§ **Task input**:

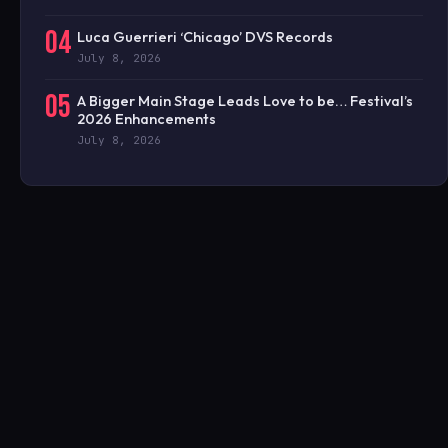
04
Luca Guerrieri ‘Chicago’ DVS Records
July 8, 2026
05
A Bigger Main Stage Leads Love to be… Festival’s
2026 Enhancements
July 8, 2026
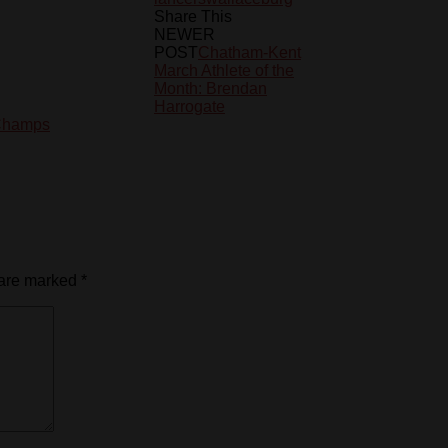
Share This
NEWER
POST
Chatham-Kent
March Athlete of the
Month: Brendan
Harrogate
Champs
 are marked
*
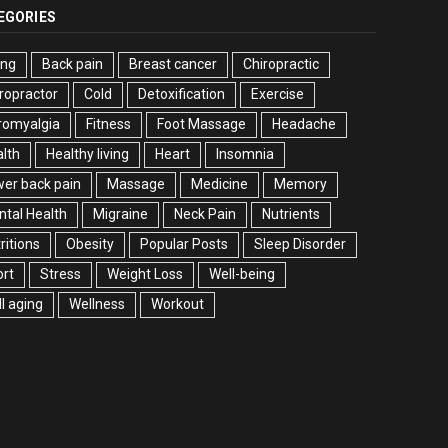
EGORIES
ing
Back pain
Breast cancer
Chiropractic
ropractor
Cold
Detoxification
Exercise
romyalgia
Fitness
Foot Massage
Headache
lth
Healthy living
Heart
Insomnia
er back pain
Massage
Medicine
Memory
tal Health
Migraine
Neck Pain
Nutrients
ritions
Obesity
Popular Posts
Sleep Disorder
rt
Stress
Weight Loss
Well-being
l aging
Wellness
Workout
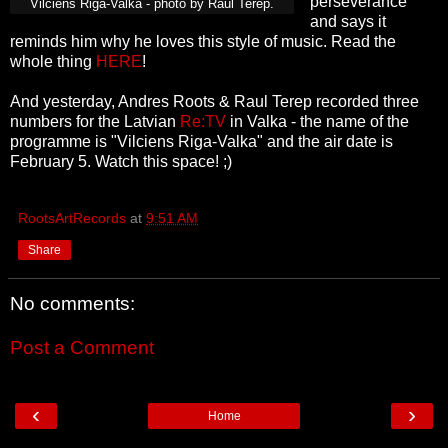
perseverance"
Vilciens Riga-Valka - photo by Raul Terep.
and says it
reminds him why he loves this style of music. Read the
whole thing
HERE
!
And yesterday, Andres Roots & Raul Terep recorded three
numbers for the Latvian
Re:TV
in Valka - the name of the
programme is "Vilciens Riga-Valka" and the air date is
February 5. Watch this space! ;)
RootsArtRecords
at
9:51 AM
Share
No comments:
Post a Comment
‹
›
Home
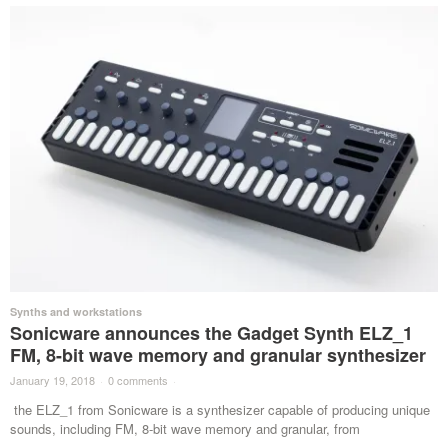
Synths and workstations
Sonicware announces the Gadget Synth ELZ_1
FM, 8-bit wave memory and granular synthesizer
January 19, 2018
·
0 comments
·
the ELZ_1 from Sonicware is a synthesizer capable of producing unique
sounds, including FM, 8-bit wave memory and granular, from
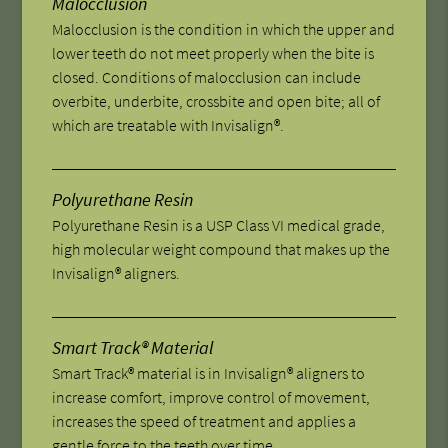
Malocclusion
Malocclusion is the condition in which the upper and
lower teeth do not meet properly when the bite is
closed. Conditions of malocclusion can include
overbite, underbite, crossbite and open bite; all of
which are treatable with Invisalign®.
Polyurethane Resin
Polyurethane Resin is a USP Class VI medical grade,
high molecular weight compound that makes up the
Invisalign® aligners.
Smart Track® Material
Smart Track® material is in Invisalign® aligners to
increase comfort, improve control of movement,
increases the speed of treatment and applies a
gentle force to the teeth over time.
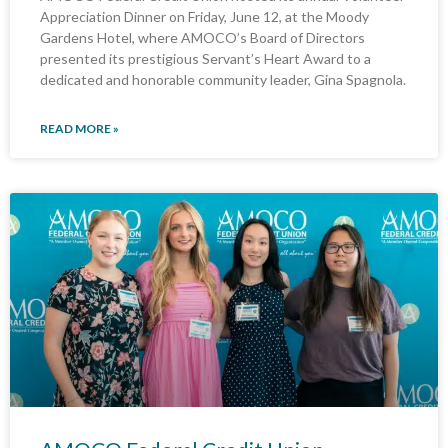
Appreciation Dinner on Friday, June 12, at the Moody
Gardens Hotel, where AMOCO’s Board of Directors
presented its prestigious Servant’s Heart Award to a
dedicated and honorable community leader, Gina Spagnola.
READ MORE »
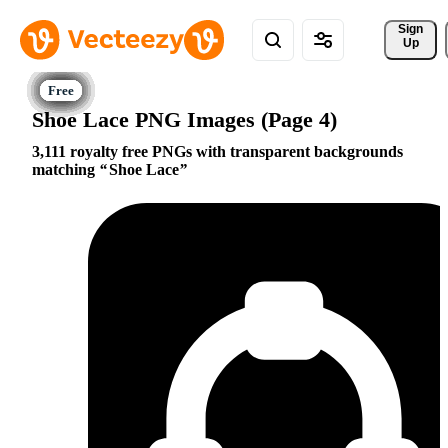
Sign 
Up
Shoe Lace PNG Images (Page 4)
3,111 royalty free PNGs with transparent backgrounds
matching
Shoe Lace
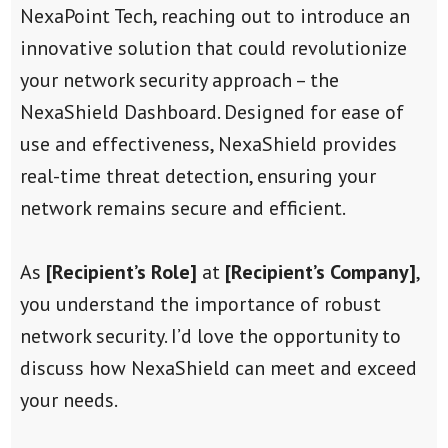
NexaPoint Tech, reaching out to introduce an
innovative solution that could revolutionize
your network security approach – the
NexaShield Dashboard. Designed for ease of
use and effectiveness, NexaShield provides
real-time threat detection, ensuring your
network remains secure and efficient.
As
[Recipient’s Role]
at
[Recipient’s Company]
,
you understand the importance of robust
network security. I’d love the opportunity to
discuss how NexaShield can meet and exceed
your needs.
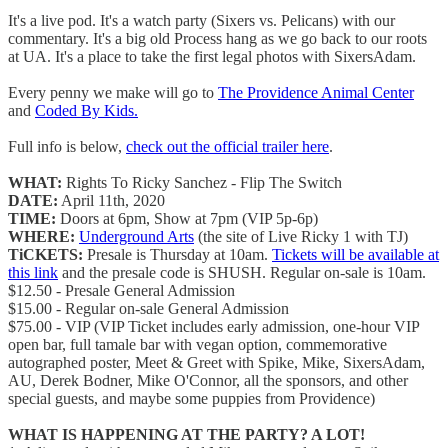
It's a live pod. It's a watch party (Sixers vs. Pelicans) with our
commentary. It's a big old Process hang as we go back to our roots
at UA. It's a place to take the first legal photos with SixersAdam.
Every penny we make will go to
The Providence Animal Center
and
Coded By Kids.
Full info is below,
check out the official trailer here
.
WHAT:
Rights To Ricky Sanchez - Flip The Switch
DATE:
April 11th, 2020
TIME:
Doors at 6pm, Show at 7pm (VIP 5p-6p)
WHERE:
Underground Arts
(the site of Live Ricky 1 with TJ)
TiCKETS:
Presale is Thursday at 10am.
Tickets will be available at
this link
and the presale code is SHUSH. Regular on-sale is 10am.
$12.50 - Presale General Admission
$15.00 - Regular on-sale General Admission
$75.00 - VIP (VIP Ticket includes early admission, one-hour VIP
open bar, full tamale bar with vegan option, commemorative
autographed poster, Meet & Greet with Spike, Mike, SixersAdam,
AU, Derek Bodner, Mike O'Connor, all the sponsors, and other
special guests, and maybe some puppies from Providence)
WHAT IS HAPPENING AT THE PARTY? A LOT!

§ **Task objective**:
Could you output every record above exactly as written, leaving out the pictures?

§ **Task answer**:
04
Luca Guerrieri ‘Chicago’ DVS Records
July 8, 2026
05
A Bigger Main Stage Leads Love to be… Festival’s
2026 Enhancements
July 8, 2026
Share This
NEWER
POST
Chatham-Kent
March Athlete of the
Month: Brendan
Harrogate
Champs
 are marked
*
EGORIES
ing
Back pain
Breast cancer
Chiropractic
ropractor
Cold
Detoxification
Exercise
romyalgia
Fitness
Foot Massage
Headache
lth
Healthy living
Heart
Insomnia
er back pain
Massage
Medicine
Memory
tal Health
Migraine
Neck Pain
Nutrients
ritions
Obesity
Popular Posts
Sleep Disorder
rt
Stress
Weight Loss
Well-being
l aging
Wellness
Workout
perseverance"
Vilciens Riga-Valka - photo by Raul Terep.
and says it
reminds him why he loves this style of music. Read the
whole thing
HERE
!
And yesterday, Andres Roots & Raul Terep recorded three
numbers for the Latvian
Re:TV
in Valka - the name of the
programme is "Vilciens Riga-Valka" and the air date is
February 5. Watch this space! ;)
RootsArtRecords
at
9:51 AM
Share
No comments:
Post a Comment
‹
›
Home
Synths and workstations
Sonicware announces the Gadget Synth ELZ_1
FM, 8-bit wave memory and granular synthesizer
January 19, 2018
·
0 comments
·
the ELZ_1 from Sonicware is a synthesizer capable of producing unique
sounds, including FM, 8-bit wave memory and granular, from
Malocclusion
Malocclusion is the condition in which the upper and
lower teeth do not meet properly when the bite is
closed. Conditions of malocclusion can include
overbite, underbite, crossbite and open bite; all of
which are treatable with Invisalign®.
Polyurethane Resin
Polyurethane Resin is a USP Class VI medical grade,
high molecular weight compound that makes up the
Invisalign® aligners.
Smart Track® Material
Smart Track® material is in Invisalign® aligners to
increase comfort, improve control of movement,
increases the speed of treatment and applies a
gentle force to the teeth over time.
Appreciation Dinner on Friday, June 12, at the Moody
Gardens Hotel, where AMOCO’s Board of Directors
presented its prestigious Servant’s Heart Award to a
dedicated and honorable community leader, Gina Spagnola.
READ MORE »
Sign 
Up
Shoe Lace PNG Images (Page 4)
3,111 royalty free PNGs with transparent backgrounds
matching
Shoe Lace
NexaPoint Tech, reaching out to introduce an
innovative solution that could revolutionize
your network security approach – the
NexaShield Dashboard. Designed for ease of
use and effectiveness, NexaShield provides
real-time threat detection, ensuring your
network remains secure and efficient.
As
[Recipient’s Role]
at
[Recipient’s Company]
,
you understand the importance of robust
network security. I’d love the opportunity to
discuss how NexaShield can meet and exceed
your needs.
It's a live pod. It's a watch party (Sixers vs. Pelicans) with our
commentary. It's a big old Process hang as we go back to our roots
at UA. It's a place to take the first legal photos with SixersAdam.
Every penny we make will go to
The Providence Animal Center
and
Coded By Kids.
Full info is below,
check out the official trailer here
.
WHAT:
Rights To Ricky Sanchez - Flip The Switch
DATE:
April 11th, 2020
TIME:
Doors at 6pm, Show at 7pm (VIP 5p-6p)
WHERE:
Underground Arts
(the site of Live Ricky 1 with TJ)
TiCKETS:
Presale is Thursday at 10am.
Tickets will be available at
this link
and the presale code is SHUSH. Regular on-sale is 10am.
$12.50 - Presale General Admission
$15.00 - Regular on-sale General Admission
$75.00 - VIP (VIP Ticket includes early admission, one-hour VIP
open bar, full tamale bar with vegan option, commemorative
autographed poster, Meet & Greet with Spike, Mike, SixersAdam,
AU, Derek Bodner, Mike O'Connor, all the sponsors, and other
special guests, and maybe some puppies from Providence)
WHAT IS HAPPENING AT THE PARTY? A LOT!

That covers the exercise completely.